Naquele dia a encrenca começou mais cedo. Já no primeiro tempo. O tricolor tinha um meia esquerda baixinho e arisco que gostava de meter bola no meio das pernas do zagueiro adversário. E o alvi-negro tinha um zagueiro, um negão tipo armário que arregaçava com tudo que aparecia na sua frente. E o inevitável aconteceu. Não haviam transcorrido trinta minutos de jogo quando o baixinho enfiou a bola no meio das pernas do zagueiro negão.Quando se preparava para pegar a bola do outro lado, a perna do becão caiu em cheio na cabeça dele. Só ela já pesava mais que o corpo todo do baixinho. Era um verdadeiro martelo-pilão que esmagou literalmente o adversário. A briga começou dentro do campo. Os onze do alvi-negro contra os dez do tricolor primeiro e depois mais uns trinta torcedores de cada lado, que invadiram o campo para entrar na refrega.
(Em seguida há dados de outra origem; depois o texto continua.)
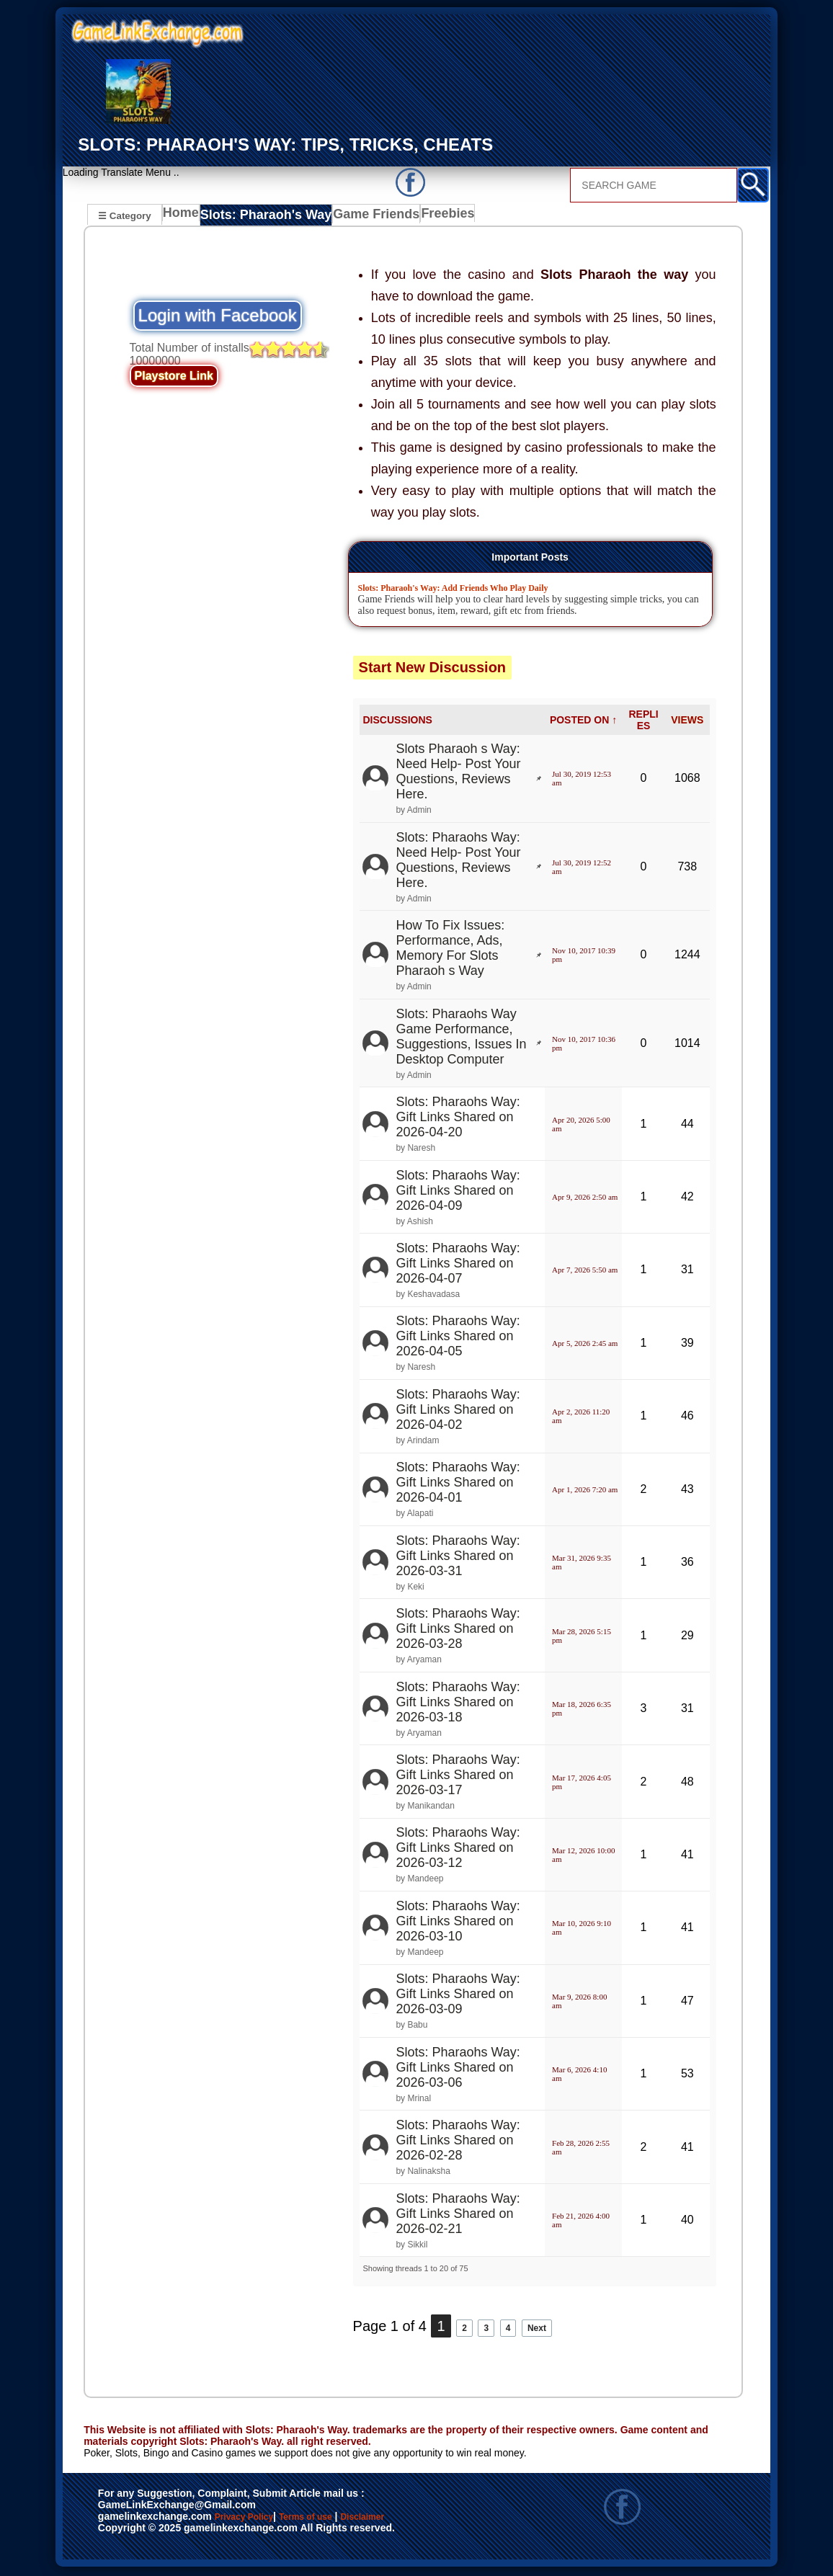 This screenshot has height=2576, width=833. Describe the element at coordinates (458, 1484) in the screenshot. I see `Slots: Pharaohs Way: Gift Links Shared on 2026-04-01` at that location.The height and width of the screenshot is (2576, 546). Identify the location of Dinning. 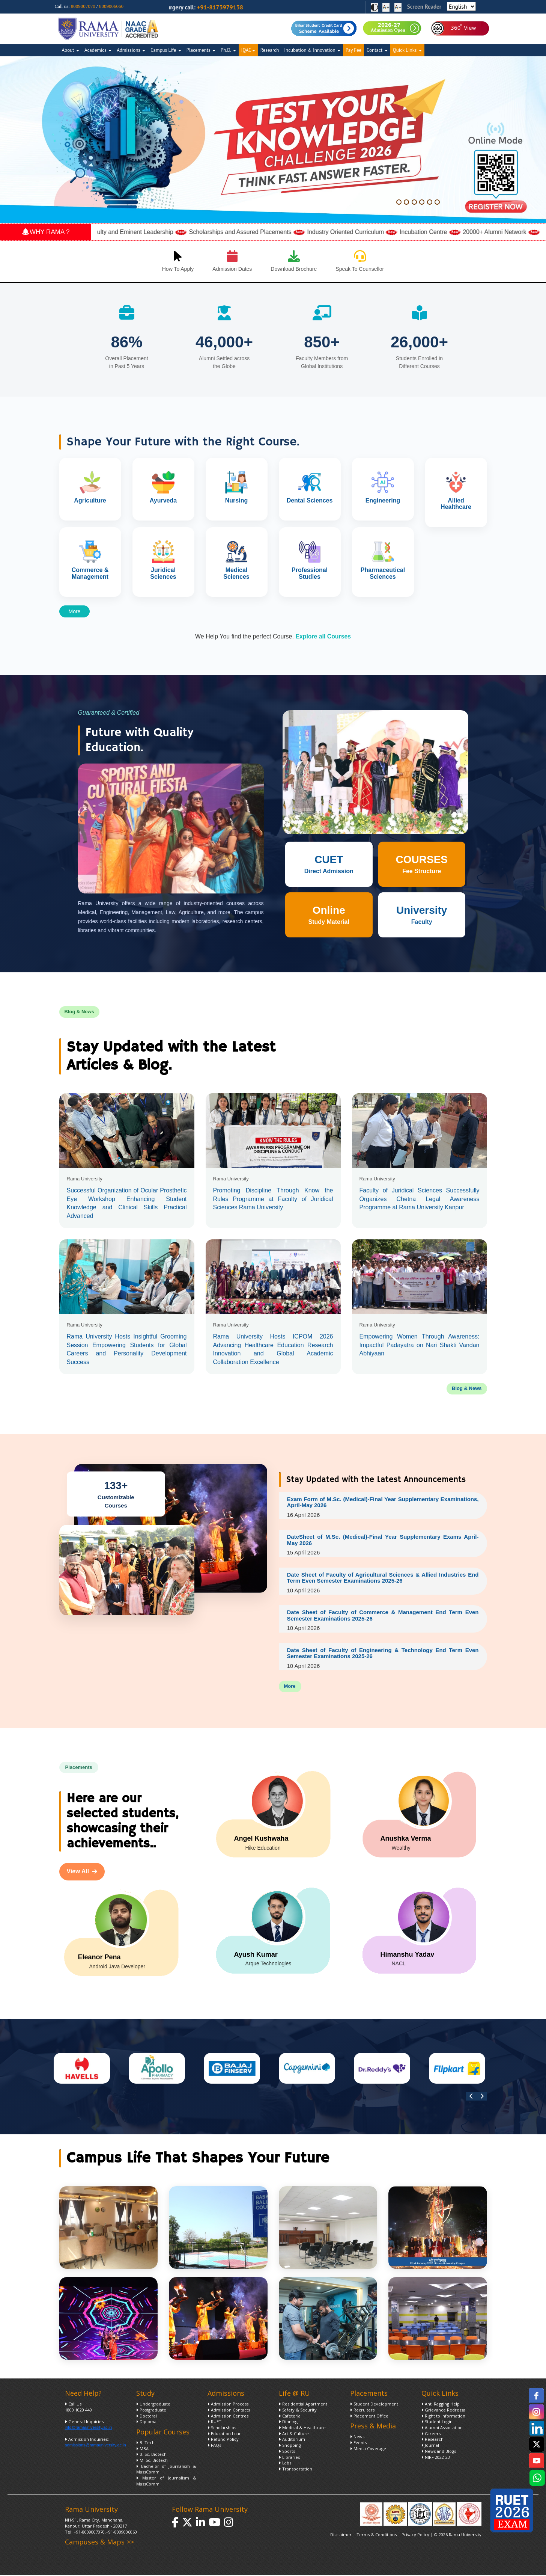
(288, 2424).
Quando a polícia chegou e finalmente conseguiu acabar com a rixa, o que sobrou, além de algumas cabeças quebradas foi o corpo de sujeito baixinho, que jogava na meia esquerda do tricolor, estirado no meio do campo, com o pescoço quebrado. O zagueirão respondeu a processo por homicídio culposo. Pegou dois anos de serviço comunitário. Aos domingos ele era visto lavando o salão dos Lions Clube do bairro e às vezes pintando a parede da Igreja de São Benedito. Quando se referia ao acidente que custara a vida do baixinho, ele repetia sempre a mesma frase: “eu cresci, né?”